Models

Choosing the Right ASI:One Model

The ASI:One family has three models. They share the same API surface and capability set, so switching between them is a one-line change. The differences are in reasoning depth, tool budget, response size, latency, and cost.

asi1asi1-ultraasi1-mini
PositionAdaptive defaultDeepest reasoningFastest response
Context Window200,000 tokens200,000 tokens200,000 tokens
Max Tool Calls per TurnStandardUp to 500Standard
Reasoning DepthAdaptiveDeepestLight
Latency ProfileBalancedSlowestFastest
Cost ProfileMidHighestLowest
StreamingSupportedSupportedSupported
OpenAI CompatibilityFull SDKFull SDKFull SDK
Chat Completions APIYesYesYes
Responses APIYesYesYes

All three models work with the same API key. Switch by changing the model field in the request body.


Decision tree

Use this flow to pick a starting model. You can always re-evaluate per-workload.

Step 1. Is your workload latency-critical? Real-time chat, voice, autocomplete, classification, or routing where every millisecond matters?

  • Yes → start with asi1-mini
  • No → continue to Step 2

Step 2. Does your workload involve long agentic runs, deep research, code audits, or any task where you currently chunk work across multiple turns to fit within the tool budget?

  • Yes → start with asi1-ultra
  • No → start with asi1

If you are still unsure, start with asi1. It adapts to the request and is the right call for the broadest set of workloads.


When to use each model

asi1 - the adaptive default

Pick asi1 for:

  • General agent workflows
  • Chat applications
  • Routine tool calling
  • Mixed workloads where requests vary in complexity
  • Code generation and editing
  • Content drafting
  • Web3 application logic

This is the right starting point for most projects. The other two models exist for specific tradeoffs - latency and cost on one side, depth and tool budget on the other.

Read the family overview →

asi1-ultra - deepest reasoning, largest tool budget

Pick asi1-ultra for:

  • Long-running agentic tasks (research agents, coding agents, planning agents)
  • Multi-hop research and synthesis
  • Code review and contract analysis
  • Strategic planning with multiple constraints
  • Workloads where you currently split work across many turns to fit within the tool budget

The 500-tool-calls-per-turn budget is the headline differentiator. It is what makes long agentic flows possible without forcing your application to manage state across many requests.

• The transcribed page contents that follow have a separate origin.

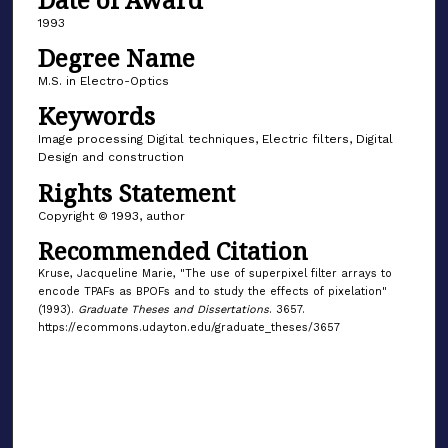
1993
Degree Name
M.S. in Electro-Optics
Keywords
Image processing Digital techniques, Electric filters, Digital
Design and construction
Rights Statement
Copyright © 1993, author
Recommended Citation
Kruse, Jacqueline Marie, "The use of superpixel filter arrays to
encode TPAFs as BPOFs and to study the effects of pixelation"
(1993).
Graduate Theses and Dissertations
. 3657.
https://ecommons.udayton.edu/graduate_theses/3657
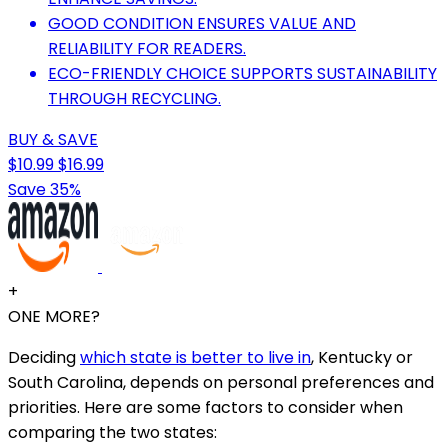
GOOD CONDITION ENSURES VALUE AND
RELIABILITY FOR READERS.
ECO-FRIENDLY CHOICE SUPPORTS SUSTAINABILITY
THROUGH RECYCLING.
BUY & SAVE
$10.99
$16.99
Save 35%
+
ONE MORE?
Deciding
which state is better to live in
, Kentucky or
South Carolina, depends on personal preferences and
priorities. Here are some factors to consider when
comparing the two states:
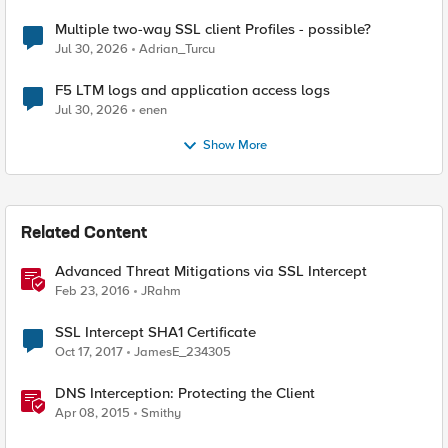
Multiple two-way SSL client Profiles - possible?
Jul 30, 2026
Adrian_Turcu
F5 LTM logs and application access logs
Jul 30, 2026
enen
Show More
Related Content
Advanced Threat Mitigations via SSL Intercept
Feb 23, 2016
JRahm
SSL Intercept SHA1 Certificate
Oct 17, 2017
JamesE_234305
DNS Interception: Protecting the Client
Apr 08, 2015
Smithy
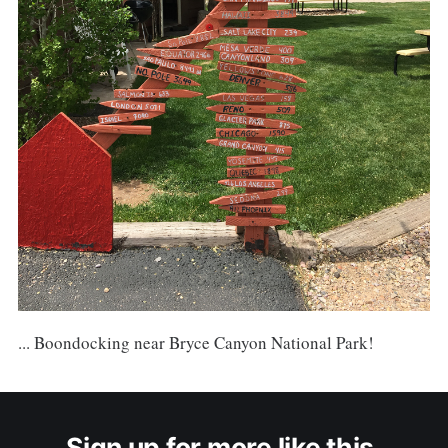
... Boondocking near Bryce Canyon National Park!
Sign up for more like this.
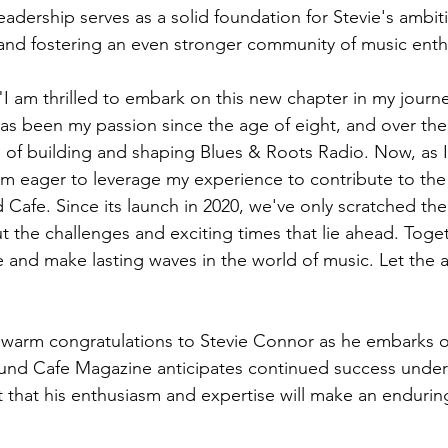
adership serves as a solid foundation for Stevie's ambiti
and fostering an even stronger community of music enth
"I am thrilled to embark on this new chapter in my journ
s been my passion since the age of eight, and over the 
e of building and shaping Blues & Roots Radio. Now, as I 
 am eager to leverage my experience to contribute to th
Cafe. Since its launch in 2020, we've only scratched the 
 the challenges and exciting times that lie ahead. Togeth
and make lasting waves in the world of music. Let the 
 warm congratulations to Stevie Connor as he embarks on 
und Cafe Magazine anticipates continued success under 
 that his enthusiasm and expertise will make an endurin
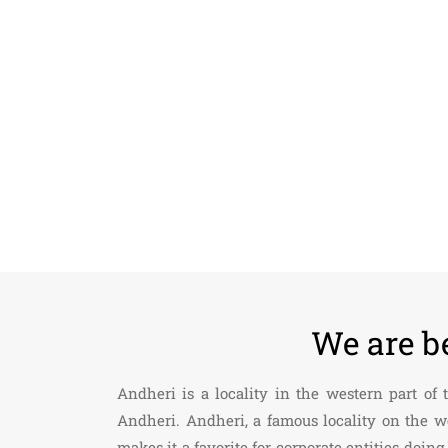
We are b
Andheri is a locality in the western part of
Andheri. Andheri, a famous locality on the w
makes it a favorite for corporate entities do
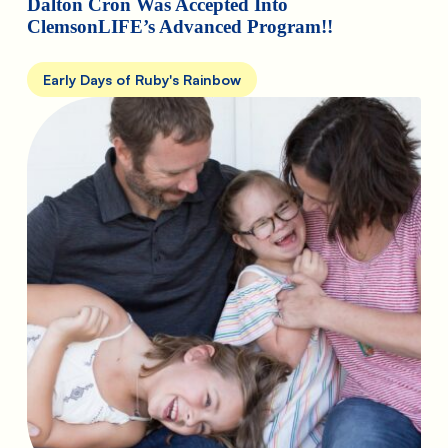
Dalton Cron Was Accepted Into
ClemsonLIFE’s Advanced Program!!
Early Days of Ruby's Rainbow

Read the asi1-ultra docs →

asi1-mini - fastest, lightest, lowest cost

Pick asi1-mini for:

  • Real-time chat and voice
  • Classification and routing
  • Autocomplete and inline suggestions
  • Simple tool calls (small number of well-defined actions)
  • High-volume workloads where cost dominates

The same 200,000-token context window as the rest of the family means you can pass large inputs - what you trade for speed is reasoning depth and response size, not the ability to read context.

Read the asi1-mini docs →


Switching models

Models share the same API surface. Switching is a single field change.

1 {
2- "model": "asi1",
3+ "model": "asi1-ultra",
4 "messages": [...]
5 }

This means you can:

  • Use different models for different routes in the same application
  • A/B test models against each other for the same workload
  • Cascade: try asi1-mini first, fall back to asi1 or asi1-ultra for cases where the smaller model’s confidence is low
  • Promote workloads from asi1 to asi1-ultra as they grow in complexity, or demote to asi1-mini as they stabilize

FAQ

Are all three models tool-calling capable? Yes. All three share the same tool-calling API. The difference is the per-turn tool budget - asi1-ultra supports up to 500 tool calls per turn for long agentic flows.

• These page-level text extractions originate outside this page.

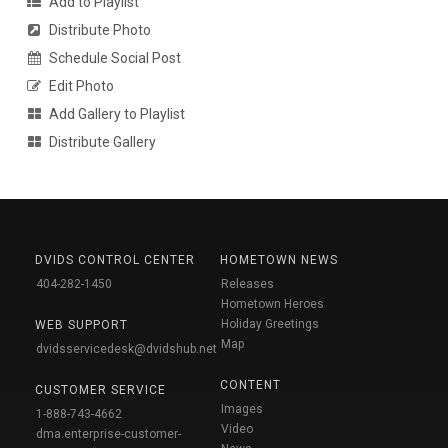
Add to Playlist
Distribute Photo
Schedule Social Post
Edit Photo
Add Gallery to Playlist
Distribute Gallery
DVIDS CONTROL CENTER
HOMETOWN NEWS
404-282-1450
Releases
Hometown Heroes
Holiday Greetings
WEB SUPPORT
Map
dvidsservicedesk@dvidshub.net
CONTENT
CUSTOMER SERVICE
Images
1-888-743-4662
Video
dma.enterprise-customer-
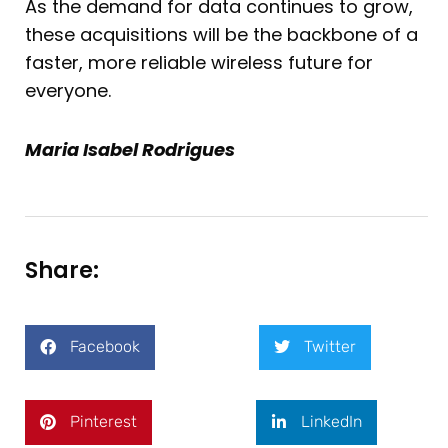
As the demand for data continues to grow,
these acquisitions will be the backbone of a
faster, more reliable wireless future for
everyone.
Maria Isabel Rodrigues
Share:
Facebook
Twitter
Pinterest
LinkedIn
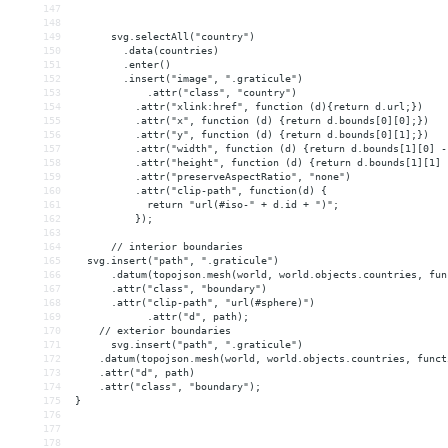
147
148
149
      svg.selectAll("country")
150
.data(countries)
151
.enter()
152
        .insert("image", ".graticule")
153
.attr("class", "country")
154
          .attr("xlink:href", function (d){return d.url;})
155
          .attr("x", function (d) {return d.bounds[0][0];})
156
          .attr("y", function (d) {return d.bounds[0][1];})
157
          .attr("width", function (d) {return d.bounds[1][0] -
158
          .attr("height", function (d) {return d.bounds[1][1] 
159
          .attr("preserveAspectRatio", "none")
160
          .attr("clip-path", function(d) {
161
return "url(#iso-" + d.id + ")";
162
          });
163
164
      // interior boundaries
165
  svg.insert("path", ".graticule")
166
      .datum(topojson.mesh(world, world.objects.countries, fun
167
      .attr("class", "boundary")
168
      .attr("clip-path", "url(#sphere)")
169
.attr("d", path);
170
// exterior boundaries
171
      svg.insert("path", ".graticule")
172
    .datum(topojson.mesh(world, world.objects.countries, funct
173
    .attr("d", path)
174
    .attr("class", "boundary");
175
}
176
177
178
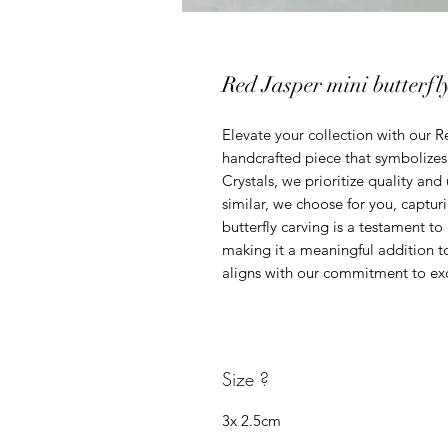
Red Jasper mini butterfl
Elevate your collection with our Re
handcrafted piece that symbolizes
Crystals, we prioritize quality and
similar, we choose for you, capturi
butterfly carving is a testament to
making it a meaningful addition to 
aligns with our commitment to ex
Size ?
3x 2.5cm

Do I need separate API keys? No. The same key works across all three models. Billing is based on usage.

Do all three support the OpenAI SDK? Yes. All three are fully compatible with the OpenAI Chat Completions and Responses APIs.

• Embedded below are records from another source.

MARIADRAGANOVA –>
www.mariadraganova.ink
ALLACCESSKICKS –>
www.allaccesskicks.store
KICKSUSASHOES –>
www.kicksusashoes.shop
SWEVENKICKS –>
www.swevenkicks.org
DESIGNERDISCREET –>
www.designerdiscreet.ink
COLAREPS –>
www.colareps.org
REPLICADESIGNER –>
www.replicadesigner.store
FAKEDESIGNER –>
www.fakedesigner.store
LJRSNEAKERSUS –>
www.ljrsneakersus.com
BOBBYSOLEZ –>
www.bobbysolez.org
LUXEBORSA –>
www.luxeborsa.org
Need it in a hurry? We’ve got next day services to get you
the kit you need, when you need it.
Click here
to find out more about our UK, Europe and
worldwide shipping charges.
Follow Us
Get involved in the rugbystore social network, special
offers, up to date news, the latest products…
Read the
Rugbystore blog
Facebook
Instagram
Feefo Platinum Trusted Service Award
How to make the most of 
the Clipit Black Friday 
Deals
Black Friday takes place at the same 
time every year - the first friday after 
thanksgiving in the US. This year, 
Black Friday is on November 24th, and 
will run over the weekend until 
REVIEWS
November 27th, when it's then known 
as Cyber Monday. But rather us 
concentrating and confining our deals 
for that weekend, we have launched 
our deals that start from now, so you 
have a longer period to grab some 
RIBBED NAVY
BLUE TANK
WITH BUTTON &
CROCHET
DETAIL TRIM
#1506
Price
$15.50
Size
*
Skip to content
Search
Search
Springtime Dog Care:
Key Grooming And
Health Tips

What about streaming? All three models support streaming responses.

How big is the context window? 200,000 tokens for all three models in the family.

Which is the cheapest? asi1-mini, then asi1, then asi1-ultra. Cost scales with reasoning depth and response size.

Which is the fastest? asi1-mini. It is purpose-built for low-latency workloads.

Which is the most capable? asi1-ultra. It produces the deepest reasoning and supports the longest agentic runs.

Can I cascade between models? Yes. A common pattern is to try asi1-mini first for routine cases and only escalate to asi1 or asi1-ultra when the smaller model is uncertain or the task expands in scope.